AFTER half an hour poking around Martin Shem’s farm, Paul Kavishe is impressed, even a little jealous. “He has done well,” says Mr Kavishe. “He’s a real farmer!” This is strange praise, not because Mr Shem’s dairy, maize and mango-growing operation on the outskirts of Morogoro is not admirable, but because both men have had university careers. For middle-class Tanzanians, though, a successful farmer trumps a successful academic.
“Every Tanzanian is a farmer,” explains Ali Aboud, another professor who has moved into agriculture. He cultivates about 20 hectares of rice paddy; in the past three years a businessman from Dar es Salaam and another city-dweller have bought big farms near his fields. These men are part of a quiet, hard-to-track but momentous change in Africa, which has profound consequences for the continent’s most important industry.

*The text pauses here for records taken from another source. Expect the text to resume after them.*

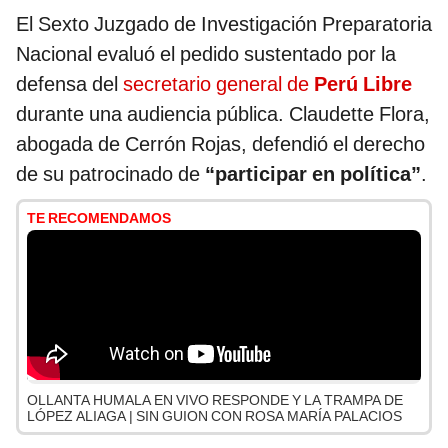
El Sexto Juzgado de Investigación Preparatoria
Nacional evaluó el pedido sustentado por la
defensa del
secretario general de
Perú Libre
durante una audiencia pública. Claudette Flora,
abogada de Cerrón Rojas, defendió el derecho
de su patrocinado de
“participar en política”
.
TE RECOMENDAMOS
OLLANTA HUMALA EN VIVO RESPONDE Y LA TRAMPA DE
LÓPEZ ALIAGA | SIN GUION CON ROSA MARÍA PALACIOS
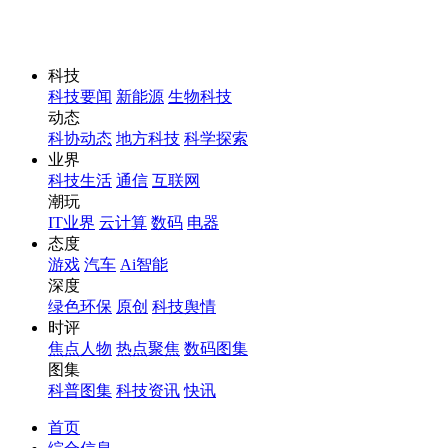
科技
科技要闻
新能源
生物科技
动态
科协动态
地方科技
科学探索
业界
科技生活
通信
互联网
潮玩
IT业界
云计算
数码
电器
态度
游戏
汽车
Ai智能
深度
绿色环保
原创
科技舆情
时评
焦点人物
热点聚焦
数码图集
图集
科普图集
科技资讯
快讯
首页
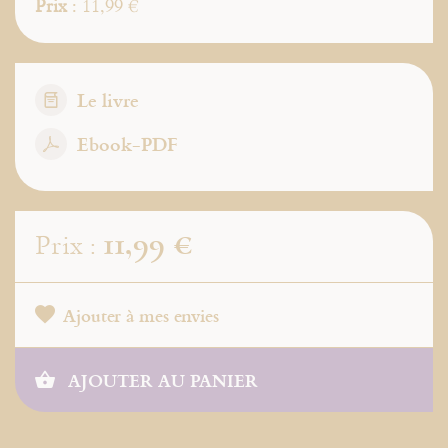
Prix
: 11,99 €
Le livre
Ebook-PDF
11,99 €
Prix :
Ajouter à mes envies
AJOUTER AU PANIER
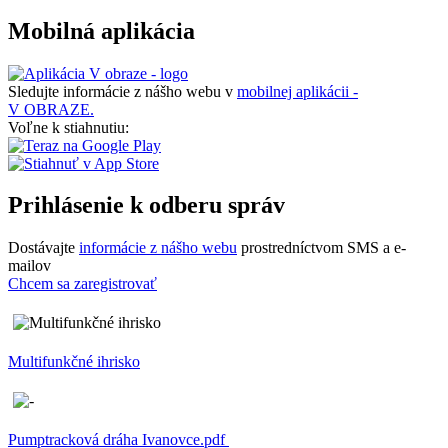
Mobilná aplikácia
Sledujte informácie z nášho webu v
mobilnej aplikácii -
V OBRAZE.
Voľne k stiahnutiu:
Prihlásenie k odberu správ
Dostávajte
informácie z nášho webu
prostredníctvom SMS a e-
mailov
Chcem sa zaregistrovať
Multifunkčné ihrisko
Pumptracková dráha Ivanovce.pdf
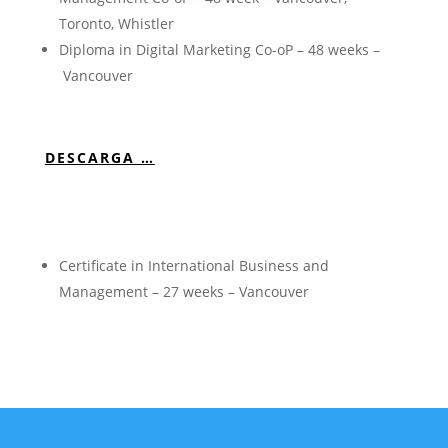
Toronto, Whistler
Diploma in Digital Marketing Co-oP – 48 weeks –
Vancouver
DESCARGA …
Certificate in International Business and
Management – 27 weeks – Vancouver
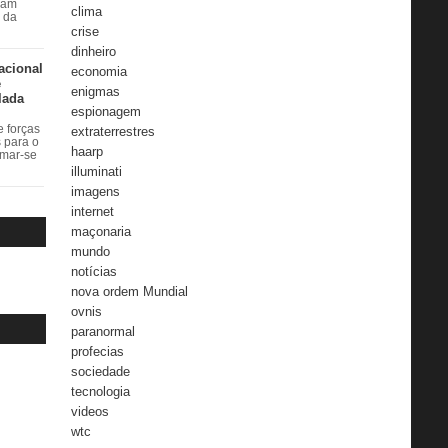
ram
clima
r da
crise
dinheiro
acional
economia
e
enigmas
lada
espionagem
 forças
extraterrestres
s para o
haarp
rmar-se
illuminati
imagens
internet
maçonaria
mundo
notícias
nova ordem Mundial
ovnis
paranormal
profecias
sociedade
tecnologia
videos
wtc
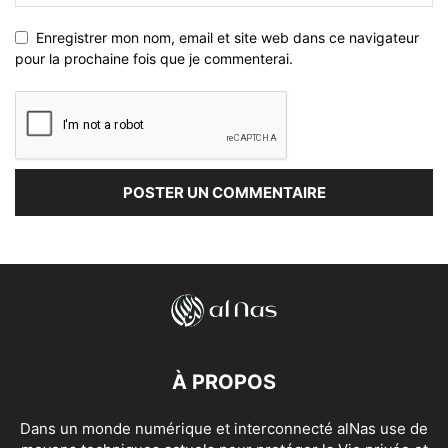
Enregistrer mon nom, email et site web dans ce navigateur
pour la prochaine fois que je commenterai.
À PROPOS
Dans un monde numérique et interconnecté alNas use de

Surveys show that most farms in sub-Saharan Africa are smaller than two hectares. But that is the wrong way of measuring agriculture, says Thomas Jayne of Michigan State University. Look at land rather than farms, he says, and it is clear that a fairly small number of farmers now own a large portion. The fastest growth is among the middle class. In Ghana, 38% of agrarian land is occupied by farms of between five and 100 hectares; in Zambia, 52% is. In both of those countries, and also in Kenya and Malawi, medium-sized farms collectively take up more land than larger ones, whether those are owned by rich Africans or the foreign investors who are often accused of “grabbing” land.
Mr Jayne and other researchers find that in Kenya, Malawi and Zambia (though not in Ghana) most medium-sized farms were not built by successful smallholders but bought by urbanites. In Tanzania, where about one-third of the population is urban, city-dwellers are thought to own 33% of the farmland, up from just 12% a decade ago. Typically, the new farmers are middle-aged public-sector workers. The popular obsession with foreign land grabs is wrong-headed, says Isaac Minde of Sokoine University of Agriculture in Morogoro. If there is a land grab in Africa, it is being done by African urbanites.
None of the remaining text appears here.